EC2-Other - $12,784.41 (+68%)
Data transfer has been a difficult problem for ConvertKit to solve. April 2019, we spent $7600.91 on EC2 other, most of that was USE2-NatGateway-Bytes because we were running backups through our NAT gateway. We solved that issue by using a VPC endpoint for our S3 bucket. April 2020 we spent $8,276.67 on USE2-DataTransfer-Regional-Bytes. The more data that we ingest, the more we’ll spend on EC2-Other. We’re getting better at preventing data from moving when it doesn’t need to, but we still have to be mindful of how we’re routing traffic throughout our infrastructure. There’s a performance benefit to keeping these costs down too. By finding the most efficient path for the data to flow, you are shaving small amounts of time off every request. It may not be noticeable at first, but it compounds and is good for having the most performant infrastructure possible.
S3 - $8,337.49 (-2%)
Despite the fact it’s only down 2% from last year, we’ve made incredible progress in decreasing our S3 bill. One outage hurt the S3 bill for a couple of months before stabilizing again.
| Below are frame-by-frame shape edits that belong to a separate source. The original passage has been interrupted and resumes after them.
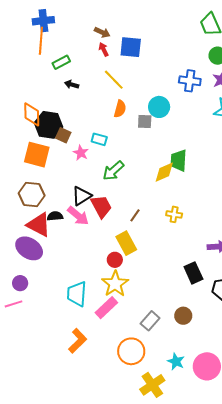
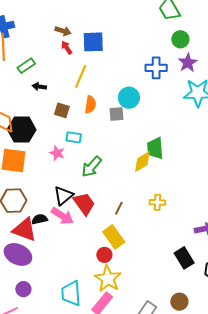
yellow line: (114, 80) -> (81, 76), turned 75
brown square: (63, 135) -> (62, 110), moved
purple circle: (20, 283) -> (23, 289), moved

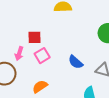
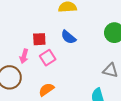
blue semicircle: (76, 62) -> (68, 37), moved

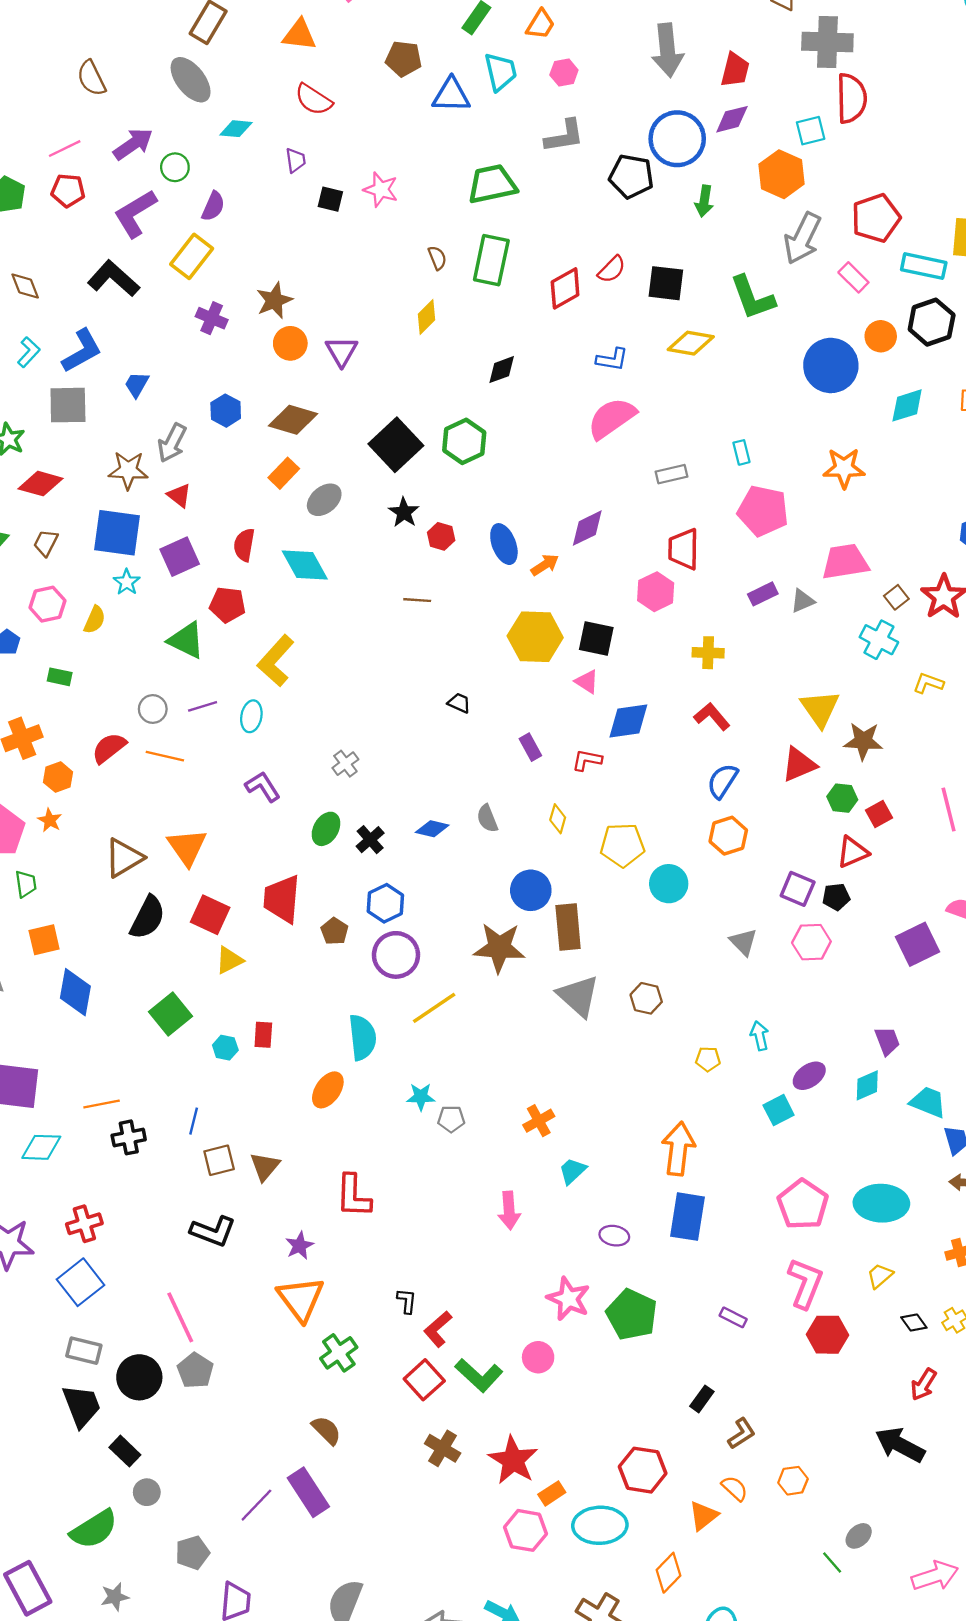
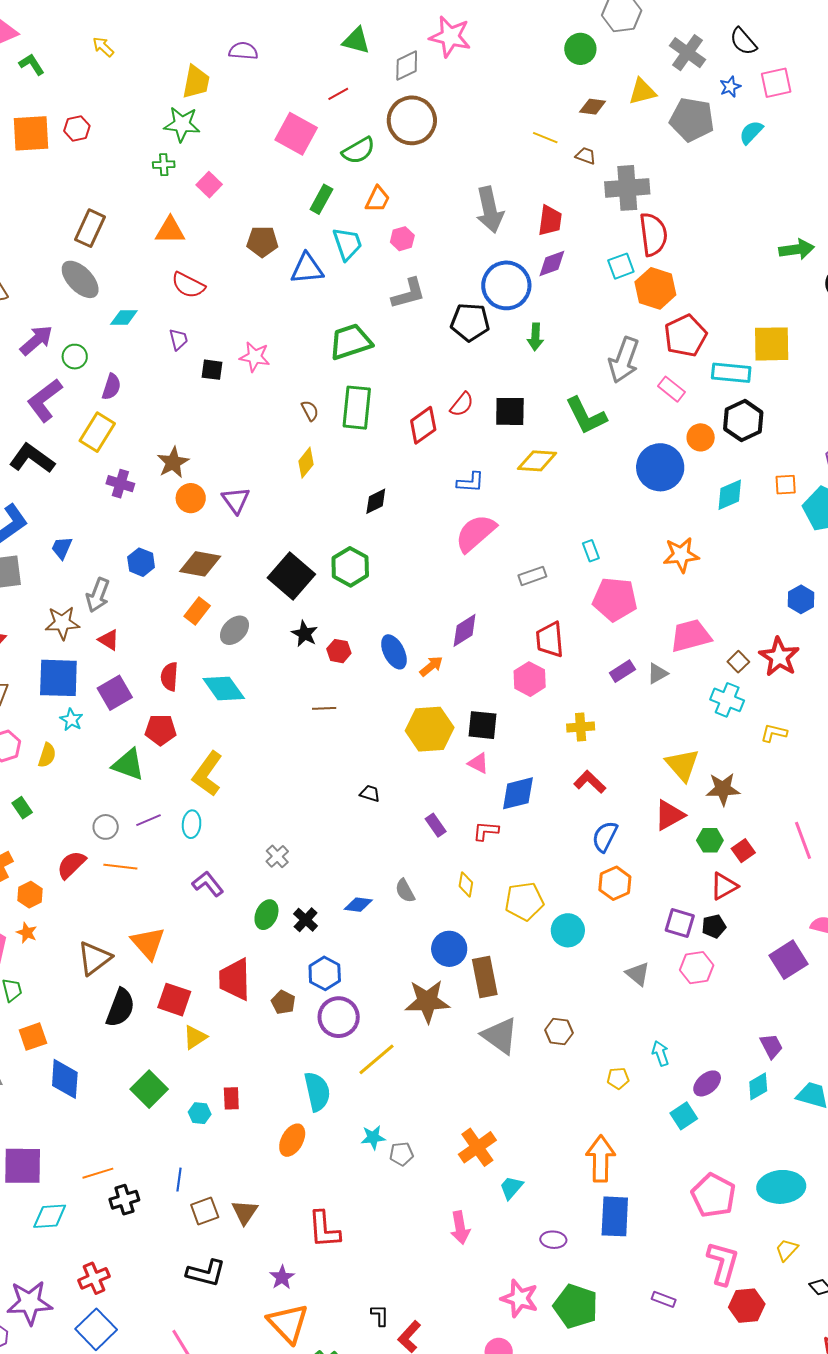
orange hexagon: (781, 174) -> (655, 288), moved
green rectangle: (60, 677) -> (22, 808), turned 50
orange cross: (539, 1121) -> (477, 1147), size x1.4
In March 2020, our CDN had an outage that made us serve traffic directly from S3 instead of from cache through our CDN. Once an S3 link gets sent out, there is no way for us to change it, so it takes months before the links become mostly stale. As the links become stale over time, the amount of data we serve directly from S3 decreases, and the bill goes down.
Despite that outage, we’ve done an excellent job suppressing data transfer. April 2019 TimedStorage-ByteHrs was only 12% of S3 costs, and in April 2020, they were 40% of S3 costs. That means even though we’re storing 5x more stuff than we were last year, we’re paying less now because our data transfer is down about 56%.
Savings Plans for Compute usage - $6,912.00 (-%)
We saved $2,630.19 in April from purchasing this. This cost did not exist last year.
Support - $5,368.58 (-5%)
- 7% of monthly AWS usage from $10K-$80K - $3,423.61 (-6%)
- This is the cost of only our production account.
- Because our production account costs less now than it did last year we paid less for support.
- 10% of monthly AWS usage for the first $0-$10K - $1,944.98 (-3%)
- This is the cost of our production account and billing account.
- Because both our billing and production account costs less this year than it did last year, support costs less now.
ConvertKit’s AWS bill has increased by 1.2% since April 2019, while our MRR has grown 40%. We have made significant strides from both a stability and cost perspective. By optimizing our database and configuring our CDN, we have saved at least $200,000 in the past 12 months.